> AIM OF THE TASK: Among the lines of the listing below, retype exactly those from the one containing "Địa chỉ: Đường" through the one containing "CDU-Bundestagsabgeordnete", both included. Do not include pictures.

> SOURCE MATERIAL:
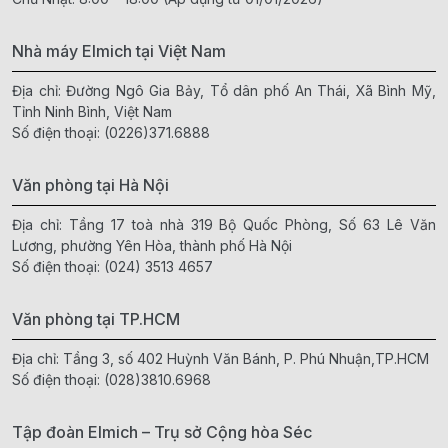
Nhà máy Elmich tại Việt Nam
Địa chỉ: Đường Ngô Gia Bảy, Tổ dân phố An Thái, Xã Bình Mỹ,
Tỉnh Ninh Bình, Việt Nam
Số điện thoại:
(0226)371.6888
Văn phòng tại Hà Nội
Địa chỉ: Tầng 17 toà nhà 319 Bộ Quốc Phòng, Số 63 Lê Văn
Lương, phường Yên Hòa, thành phố Hà Nội
Số điện thoại:
(024) 3513 4657
Văn phòng tại TP.HCM
Địa chỉ: Tầng 3, số 402 Huỳnh Văn Bánh, P. Phú Nhuận,TP.HCM
Số điện thoại:
(028)3810.6968
Tập đoàn Elmich – Trụ sở Cộng hòa Séc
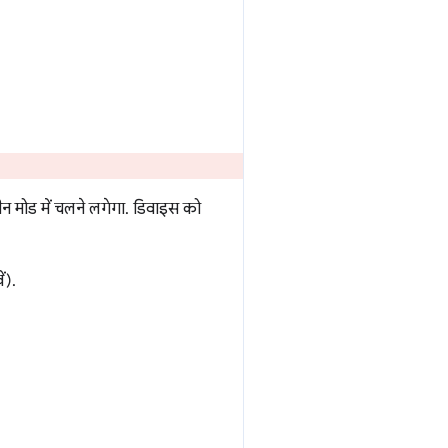
्रीन मोड में चलने लगेगा. डिवाइस को
ं).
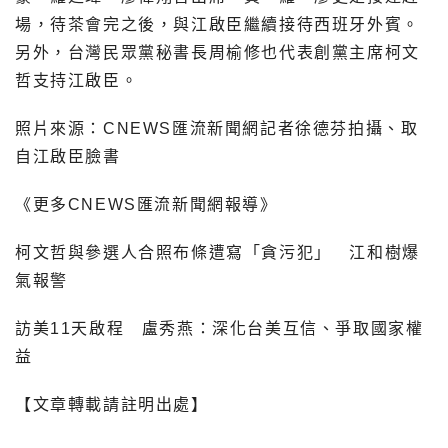
場，待茶會完之後，與江啟臣繼續接待西班牙外賓。
另外，台灣民眾黨秘書長周榆修也代表創黨主席柯文
哲支持江啟臣。
照片來源：CNEWS匯流新聞網記者徐德芬拍攝、取
自江啟臣臉書
《更多CNEWS匯流新聞網報導》
柯文哲與參選人合照布條遭寫「貪污犯」 江和樹爆
氣報警
訪美11天啟程 盧秀燕：深化台美互信、爭取國家權
益
【文章轉載請註明出處】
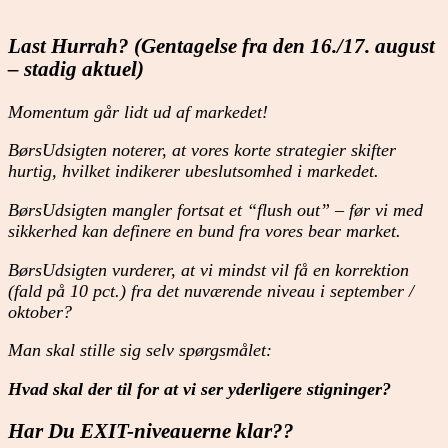
Last Hurrah? (Gentagelse fra den 16./17. august
– stadig aktuel)
Momentum går lidt ud af markedet!
BørsUdsigten noterer, at vores korte strategier skifter
hurtig, hvilket indikerer ubeslutsomhed i markedet.
BørsUdsigten mangler fortsat et “flush out” – før vi med
sikkerhed kan definere en bund fra vores bear market.
BørsUdsigten vurderer, at vi mindst vil få en korrektion
(fald på 10 pct.) fra det nuværende niveau i september /
oktober?
Man skal stille sig selv spørgsmålet:
Hvad skal der til for at vi ser yderligere stigninger?
Har Du EXIT-niveauerne klar??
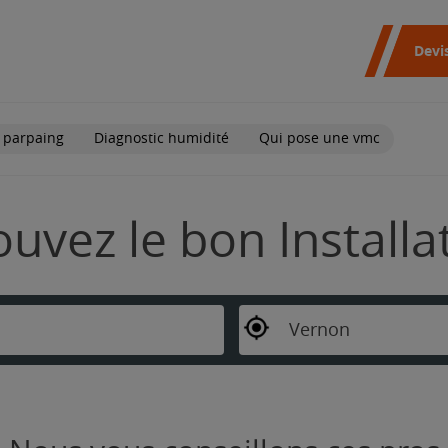
Devi
 parpaing
Diagnostic humidité
Qui pose une vmc
ouvez le bon Install
Vernon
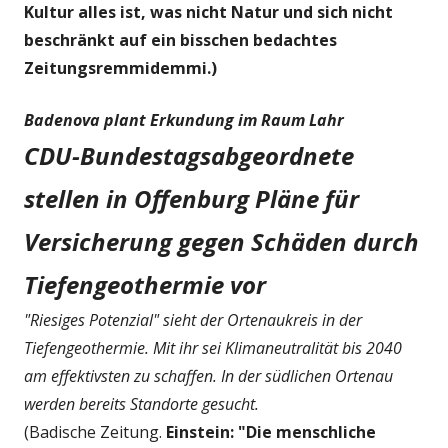
Kultur alles ist, was nicht Natur und sich nicht
beschränkt auf ein bisschen bedachtes
Zeitungsremmidemmi.)
Badenova plant Erkundung im Raum Lahr
CDU-Bundestagsabgeordnete
stellen in Offenburg Pläne für
Versicherung gegen Schäden durch
Tiefengeothermie vor
"Riesiges Potenzial" sieht der Ortenaukreis in der
Tiefengeothermie. Mit ihr sei Klimaneutralität bis 2040
am effektivsten zu schaffen. In der südlichen Ortenau
werden bereits Standorte gesucht.
(Badische Zeitung.
Einstein: "Die menschliche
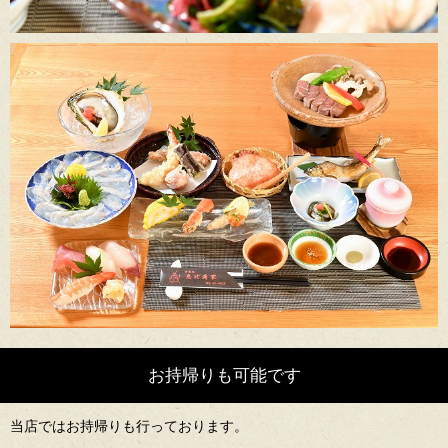
お持帰りも可能です
当店ではお持帰りも行っております。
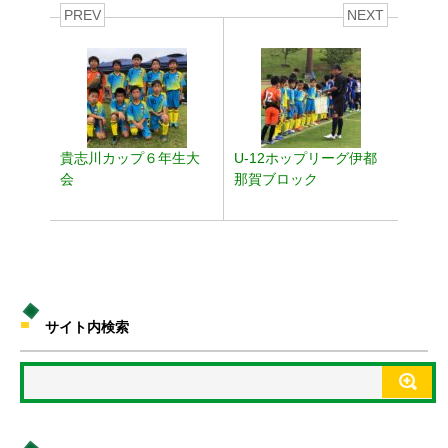
PREV
NEXT
貴志川カップ６年生大
U-12ホップリーグ伊都
会
那賀ブロック
サイト内検索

> RESULT:
Địa chỉ: Đường Ngô Gia Bảy, Tổ dân phố An Thái, Xã Bình Mỹ,
Tỉnh Ninh Bình, Việt Nam
Số điện thoại:
(0226)371.6888
Văn phòng tại Hà Nội
Địa chỉ: Tầng 17 toà nhà 319 Bộ Quốc Phòng, Số 63 Lê Văn
Lương, phường Yên Hòa, thành phố Hà Nội
Số điện thoại:
(024) 3513 4657
Văn phòng tại TP.HCM
Địa chỉ: Tầng 3, số 402 Huỳnh Văn Bánh, P. Phú Nhuận,TP.HCM
Số điện thoại:
(028)3810.6968
Tập đoàn Elmich – Trụ sở Cộng hòa Séc
्रीन मोड में चलने लगेगा. डिवाइस को
ं).
場，待茶會完之後，與江啟臣繼續接待西班牙外賓。
另外，台灣民眾黨秘書長周榆修也代表創黨主席柯文
哲支持江啟臣。
照片來源：CNEWS匯流新聞網記者徐德芬拍攝、取
自江啟臣臉書
《更多CNEWS匯流新聞網報導》
柯文哲與參選人合照布條遭寫「貪污犯」 江和樹爆
氣報警
訪美11天啟程 盧秀燕：深化台美互信、爭取國家權
益
【文章轉載請註明出處】
Last Hurrah? (Gentagelse fra den 16./17. august
– stadig aktuel)
Momentum går lidt ud af markedet!
BørsUdsigten noterer, at vores korte strategier skifter
hurtig, hvilket indikerer ubeslutsomhed i markedet.
BørsUdsigten mangler fortsat et “flush out” – før vi med
sikkerhed kan definere en bund fra vores bear market.
BørsUdsigten vurderer, at vi mindst vil få en korrektion
(fald på 10 pct.) fra det nuværende niveau i september /
oktober?
Man skal stille sig selv spørgsmålet:
Hvad skal der til for at vi ser yderligere stigninger?
Har Du EXIT-niveauerne klar??
Devi
 parpaing
Diagnostic humidité
Qui pose une vmc
ouvez le bon Install
Vernon
Kultur alles ist, was nicht Natur und sich nicht
beschränkt auf ein bisschen bedachtes
Zeitungsremmidemmi.)
Badenova plant Erkundung im Raum Lahr
CDU-Bundestagsabgeordnete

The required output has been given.